**What this task involves:** The reply should hold every line of the data below, unchanged, and none of the pictures.

**Source records:**
⟨
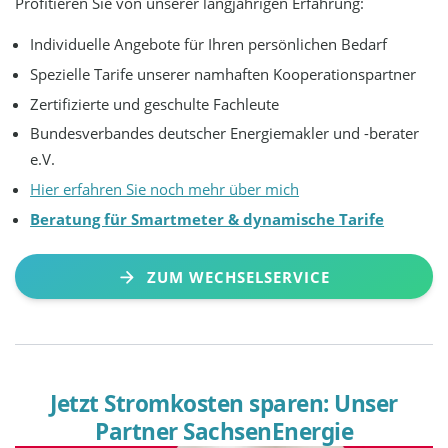
Profitieren Sie von unserer langjährigen Erfahrung:
Individuelle Angebote für Ihren persönlichen Bedarf
Spezielle Tarife unserer namhaften Kooperationspartner
Zertifizierte und geschulte Fachleute
Bundesverbandes deutscher Energiemakler und -berater
e.V.
Hier erfahren Sie noch mehr über mich
Beratung für Smartmeter & dynamische Tarife
ZUM WECHSELSERVICE
Jetzt Stromkosten sparen: Unser
Partner SachsenEnergie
⟩
**Worked solution:**
Profitieren Sie von unserer langjährigen Erfahrung:
Individuelle Angebote für Ihren persönlichen Bedarf
Spezielle Tarife unserer namhaften Kooperationspartner
Zertifizierte und geschulte Fachleute
Bundesverbandes deutscher Energiemakler und -berater
e.V.
Hier erfahren Sie noch mehr über mich
Beratung für Smartmeter & dynamische Tarife
ZUM WECHSELSERVICE
Jetzt Stromkosten sparen: Unser
Partner SachsenEnergie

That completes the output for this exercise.